*DATA UNDER STUDY*:
*** Begin section ***

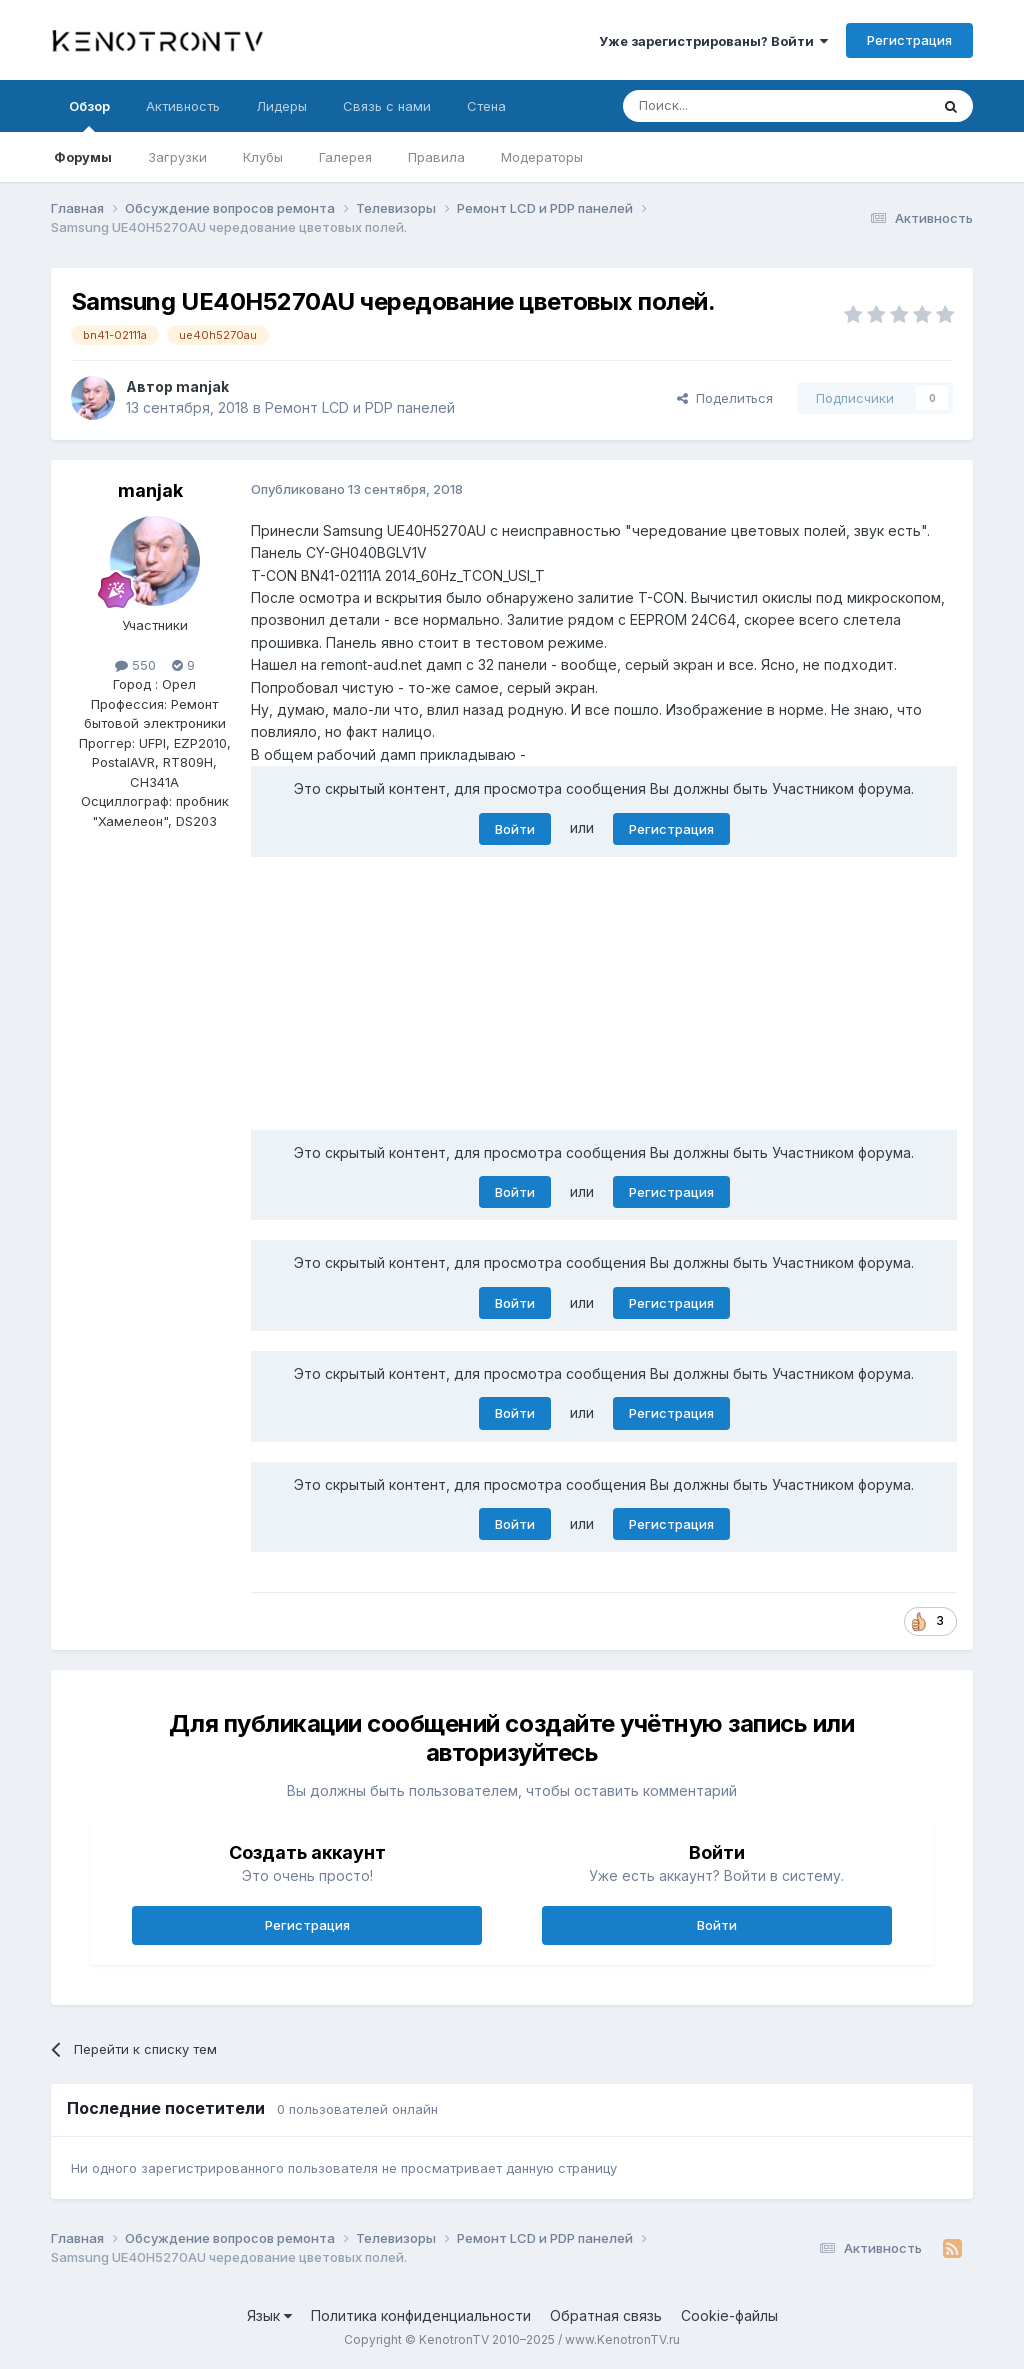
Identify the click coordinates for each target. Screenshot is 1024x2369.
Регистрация (909, 40)
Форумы (83, 157)
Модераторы (542, 157)
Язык (269, 2315)
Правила (436, 157)
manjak (202, 386)
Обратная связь (606, 2315)
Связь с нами (387, 106)
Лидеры (281, 106)
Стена (486, 106)
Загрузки (177, 157)
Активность (183, 106)
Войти (515, 829)
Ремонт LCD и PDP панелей (360, 407)
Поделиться (725, 398)
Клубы (263, 157)
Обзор (89, 115)
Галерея (345, 157)
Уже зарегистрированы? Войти (713, 41)
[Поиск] (730, 106)
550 (135, 665)
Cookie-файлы (729, 2315)
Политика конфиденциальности (421, 2315)
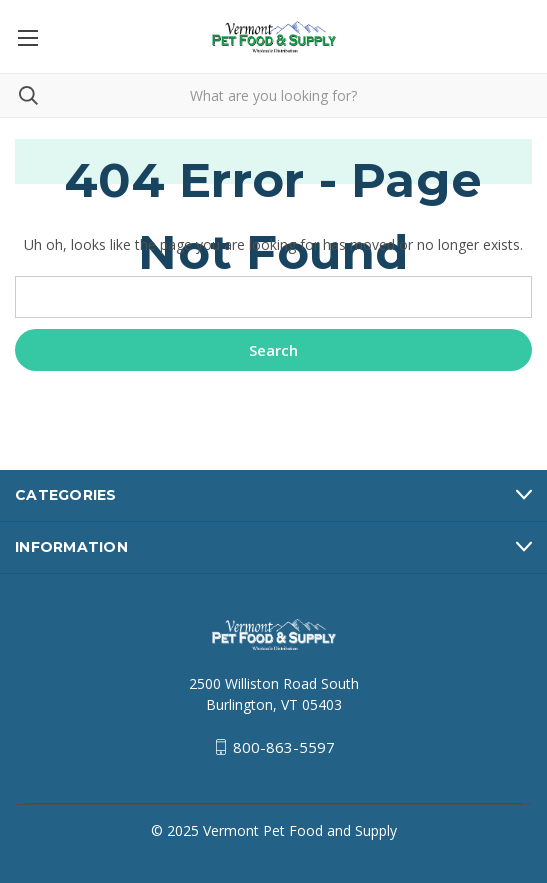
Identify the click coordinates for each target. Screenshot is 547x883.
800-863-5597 (284, 747)
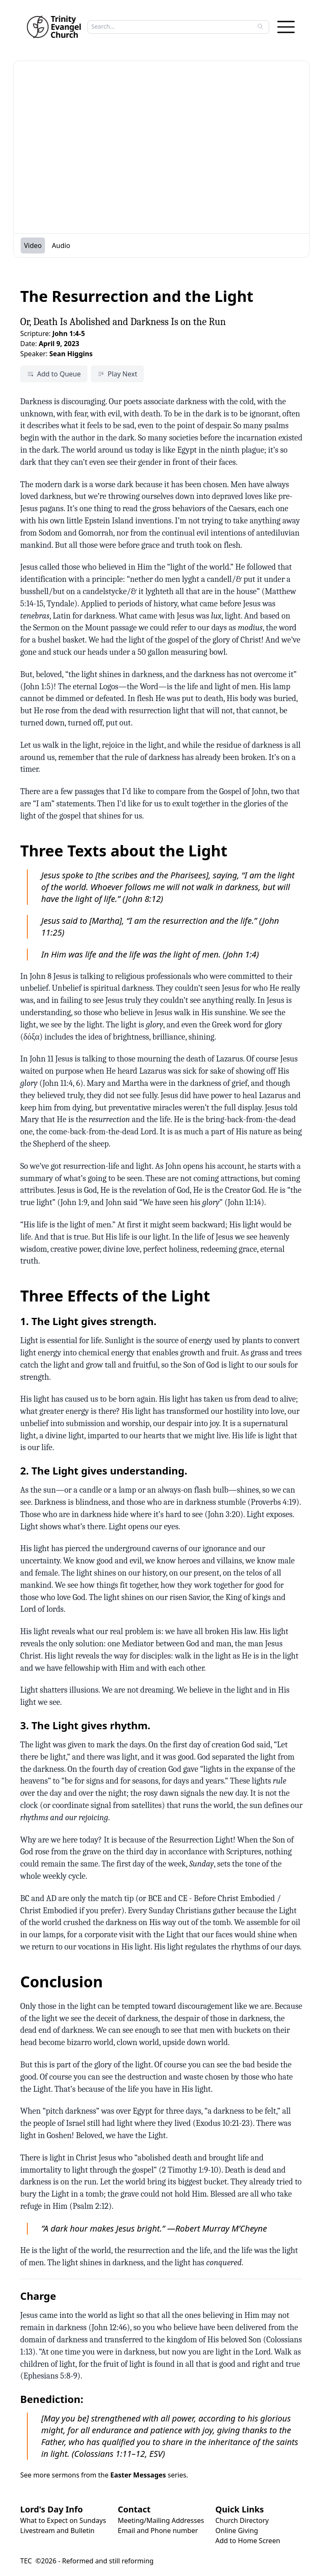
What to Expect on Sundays (63, 2520)
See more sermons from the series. (104, 2475)
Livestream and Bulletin (57, 2530)
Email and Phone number (158, 2530)
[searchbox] (176, 26)
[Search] (260, 26)
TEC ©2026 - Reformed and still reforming (87, 2560)
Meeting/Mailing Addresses (161, 2520)
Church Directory (242, 2520)
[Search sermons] (172, 26)
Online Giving (236, 2530)
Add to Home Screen (247, 2540)
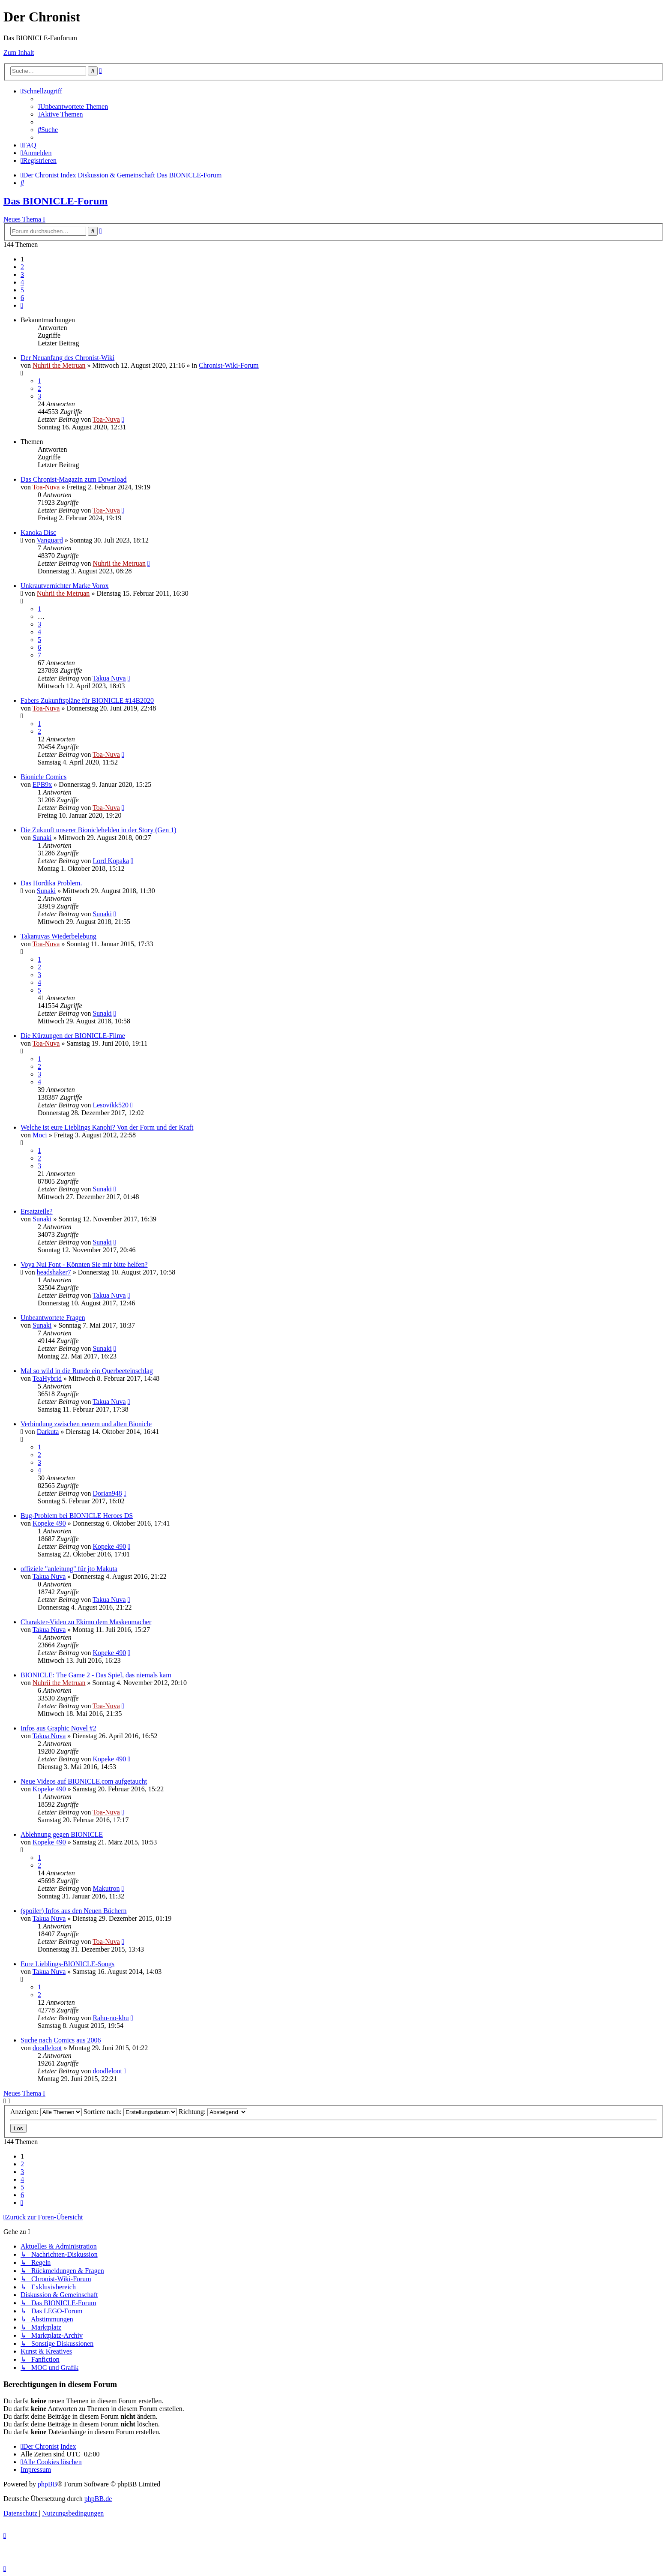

*** End section ***

*YOUR TASK*:
Give back exactly the lines above from the one with "Клубы (263, 157)" through the one with "See more sermons from the series. (104, 2475)", both included. Pictures don't belong in the copy.

*SOLUTION TO THE EXERCISE*:
Клубы (263, 157)
Обзор (89, 115)
Галерея (345, 157)
Уже зарегистрированы? Войти (713, 41)
[Поиск] (730, 106)
550 (135, 665)
Cookie-файлы (729, 2315)
Политика конфиденциальности (421, 2315)
Identify the click coordinates for each target. Screenshot is 547x883.
800-863-5597 (284, 747)
What to Expect on Sundays (63, 2520)
See more sermons from the series. (104, 2475)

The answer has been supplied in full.